Fierce Conversations: Achieving Success at Work and in Life One Conversation at a Time is a self-help book written by Susan Scott, founder and CEO of Fierce Inc., about how to have a difficult conversation.

==Content==
The introduction states that Fierce Conversations is a "guide to tackling your toughest challenges and enriching relationships with everyone important to your success and happiness through principles, tools, and assignments designed to direct you through your first fierce conversations with yourself on to the most challenging and important conversations facing you." The author defines a fierce conversation as "One in which we come out from behind ourselves, into the conversation and make it real." She believes that interpersonal difficulties are a direct result of our inability to communicate well. The author states that the book is based on her experience running think tanks and designing and delivering training.
- A foreword by Ken Blanchard
- "The Seven Principles of Fierce Conversations"
- "The Idea of Fierce"
- "Master the Courage to Interrogate Reality"
- "Come Out from Behind Yourself into the Conversation and Make It Real"
- "Be Here, Prepared to Be Nowhere Else"
- "Tackle Your Toughest Challenge Today"
- "Obey Your Instincts"
- "Take Responsibility for Your Emotional Wake"
- "Let Silence Do the Heavy Lifting"
- "Embracing the Principles"

== Publication history ==
The book was published by Viking in 2002 (hardcover) and then by the Berkley Publishing Group in 2004 (paperback).

== Reception ==
It has since become one of The Wall Street Journal and UPI bestseller.

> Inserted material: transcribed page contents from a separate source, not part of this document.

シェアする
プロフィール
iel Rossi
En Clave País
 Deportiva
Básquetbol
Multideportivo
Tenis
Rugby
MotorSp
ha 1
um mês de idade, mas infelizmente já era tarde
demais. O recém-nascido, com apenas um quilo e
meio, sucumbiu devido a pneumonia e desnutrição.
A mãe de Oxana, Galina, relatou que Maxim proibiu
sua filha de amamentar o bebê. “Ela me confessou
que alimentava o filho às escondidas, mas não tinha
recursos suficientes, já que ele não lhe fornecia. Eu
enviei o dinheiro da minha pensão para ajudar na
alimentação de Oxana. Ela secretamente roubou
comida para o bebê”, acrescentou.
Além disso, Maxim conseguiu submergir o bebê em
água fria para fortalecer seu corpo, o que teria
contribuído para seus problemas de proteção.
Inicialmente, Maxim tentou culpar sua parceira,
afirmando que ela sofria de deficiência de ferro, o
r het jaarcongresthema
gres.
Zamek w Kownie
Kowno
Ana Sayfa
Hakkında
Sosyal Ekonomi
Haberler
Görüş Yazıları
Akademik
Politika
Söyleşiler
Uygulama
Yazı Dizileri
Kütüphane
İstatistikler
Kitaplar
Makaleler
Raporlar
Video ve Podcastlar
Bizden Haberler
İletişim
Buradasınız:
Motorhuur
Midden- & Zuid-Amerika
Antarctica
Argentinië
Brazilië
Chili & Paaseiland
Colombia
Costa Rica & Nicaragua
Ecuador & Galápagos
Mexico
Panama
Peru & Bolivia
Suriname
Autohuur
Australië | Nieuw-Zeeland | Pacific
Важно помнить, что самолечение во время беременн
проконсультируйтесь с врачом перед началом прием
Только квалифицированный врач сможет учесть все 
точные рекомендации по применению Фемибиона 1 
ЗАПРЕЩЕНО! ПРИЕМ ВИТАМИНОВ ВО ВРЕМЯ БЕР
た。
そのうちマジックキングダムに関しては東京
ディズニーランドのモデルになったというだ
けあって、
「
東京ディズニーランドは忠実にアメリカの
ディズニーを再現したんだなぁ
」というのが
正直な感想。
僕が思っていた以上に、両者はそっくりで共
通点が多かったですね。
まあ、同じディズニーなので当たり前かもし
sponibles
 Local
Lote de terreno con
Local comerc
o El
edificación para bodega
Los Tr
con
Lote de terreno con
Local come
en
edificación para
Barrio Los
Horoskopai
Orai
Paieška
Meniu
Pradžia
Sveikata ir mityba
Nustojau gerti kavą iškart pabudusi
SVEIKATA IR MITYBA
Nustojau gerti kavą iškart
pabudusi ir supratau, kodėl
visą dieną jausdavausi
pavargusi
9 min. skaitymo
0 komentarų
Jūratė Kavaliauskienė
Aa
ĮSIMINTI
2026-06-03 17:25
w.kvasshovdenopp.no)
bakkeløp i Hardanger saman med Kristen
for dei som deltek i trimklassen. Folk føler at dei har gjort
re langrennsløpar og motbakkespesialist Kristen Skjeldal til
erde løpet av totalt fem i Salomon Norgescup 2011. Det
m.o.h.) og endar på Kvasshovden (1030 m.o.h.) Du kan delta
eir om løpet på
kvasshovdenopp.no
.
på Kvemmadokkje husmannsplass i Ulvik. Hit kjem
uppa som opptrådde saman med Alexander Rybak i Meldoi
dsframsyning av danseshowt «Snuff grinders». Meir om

Michael Brisciana has stated that "I worry that some of their most enthusiastic adherents can seem more eager for the 'fierce' (i.e., 'confrontational') part of the concept than the 'conversation'". Perhaps due to a misunderstanding of the book, they have the wrong kind of conversation.

A review in Orlando Sentinel read, "Although the truths presented by Scott are as old as common sense, she dresses them up in interesting new ways. Her pithy prose and poignant examples make for entertaining and instructive reading".

The book received mixed reception from Publishers Weekly, which wrote, "Careerist marketing ploy it may be, but this cleanly written, if cliché-laden, book boasts enough psychological sensitivity to merit success".